Mayana Zatz — Um dia, visitando famílias em casa, vi o abandono em que viviam as crianças com distrofia muscular. Não tinham cadeiras de rodas, nem aceso à fisioterapia, não iam à escola. Diante de tal constatação, concluí que não podia ser só cientista e, como não havia nenhum órgão público que prestasse atendimento a esses pacientes, fundei a Associação Brasileira de Distrofia Muscular (Abdim) na década de 1980. Hoje, a Abdim atende cerca de cem crianças. Durante todo o tempo, contamos com a ajuda do Unibanco. À cerca de um ano, porém, a Secretaria de Saúde do Estado de São Paulo passou a colaborar também com o nosso projeto. A sede funciona numa casa alugada, mas pretendemos ampliar o espaço e o atendimento, porque cuidar de cem crianças é muito pouco diante do número de pacientes nessa situação.
Drauzio – Que tipo de atendimento é oferecido às crianças com distrofia muscular?
Mayana Zatz – Depois que o diagnóstico foi feito na USP, as crianças são encaminhadas à Abdim para fazer fisioterapia, hidroterapia, ter aulas de computação e de arte. Pretendemos também introduzir música e todas as outras atividades que possam melhorar a qualidade de vida desses pacientes.
PERGUNTAS ENVIADAS POR E-MAIL
Luana Paula Silva – Santos/SP – Distrofia muscular é o mesmo que atrofia muscular?
Mayana Zatz – As atrofias são causadas por defeitos do neurônio que deveria emitir sinais para o músculo. Nas distrofias, o defeito primário está no próprio músculo.
Débora Tamberini – São Paulo/SP –Existem músculos com maior propensão a serem afetados pelas distrofias?
Mayana Zatz – São mais atingidos os músculos esqueléticos, isto é, a musculatura voluntária responsável pelos movimentos. Em algumas formas de distrofia, o músculo cardíaco também pode ser comprometido.
Sônia Cristina Gonçalves – Santa Bárbara do Oeste/SP – Que tipo de exercícios uma pessoa com distrofia muscular pode fazer?

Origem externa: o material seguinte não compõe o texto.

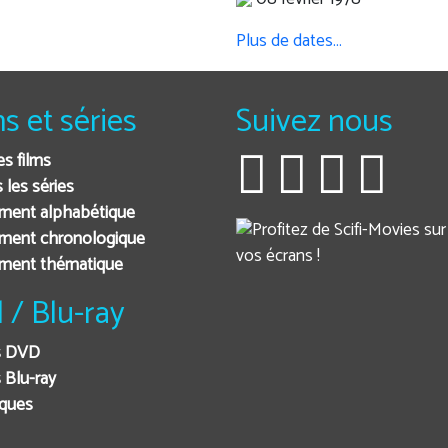
Plus de dates…
ms et séries
Suivez nous
es films
 les séries
ment alphabétique
ment chronologique
ement thématique
 / Blu-ray
s DVD
 Blu-ray
iques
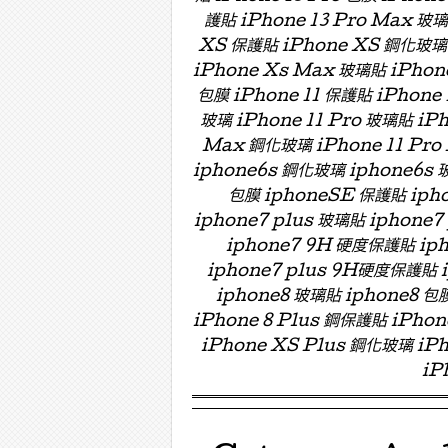
護貼 iPhone 13 Pro Max 玻
XS 保護貼 iPhone XS 鋼化玻璃 
iPhone Xs Max 玻璃貼 iPhon
包膜 iPhone 11 保護貼 iPhone 
玻璃 iPhone 11 Pro 玻璃貼 iPh
Max 鋼化玻璃 iPhone 11 Pro
iphone6s 鋼化玻璃 iphone6s 
包膜 iphoneSE 保護貼 ipho
iphone7 plus 玻璃貼 iphon
iphone7 9H 硬度保護貼 i
iphone7 plus 9H硬度保護貼
iphone8 玻璃貼 iphone8 包膜
iPhone 8 Plus 鋼保護貼 iPho
iPhone XS Plus 鋼化玻璃 iPh
iP
Menu ☰
Skip to content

Mayana Zatz – Os exercícios nunca podem ser feitos por conta própria nem podem ser feitos com excesso de peso para evitar fadiga. Têm de ser realizados sob a orientação de fisioterapeutas experientes.
Aparecida Almeida – São Paulo/SP – Quanto tempo uma pessoa com essas doenças poderá viver sem sofrimentos extremos?
Mayana Zatz – Não dá para saber, porque são muitas as doenças e depende do tipo de distrofia. Normalmente, as pessoas não sentem dor. O sofrimento vem da perda da musculatura, da incapacidade de andar e do comprometimento de outras funções importantes.
Drauzio – Mas é possível ter distrofia muscular sem viver sofrimentos extremos…
Mayana Zatz – É possível. Na verdade, esses pacientes nos dão lições de coragem e de otimismo.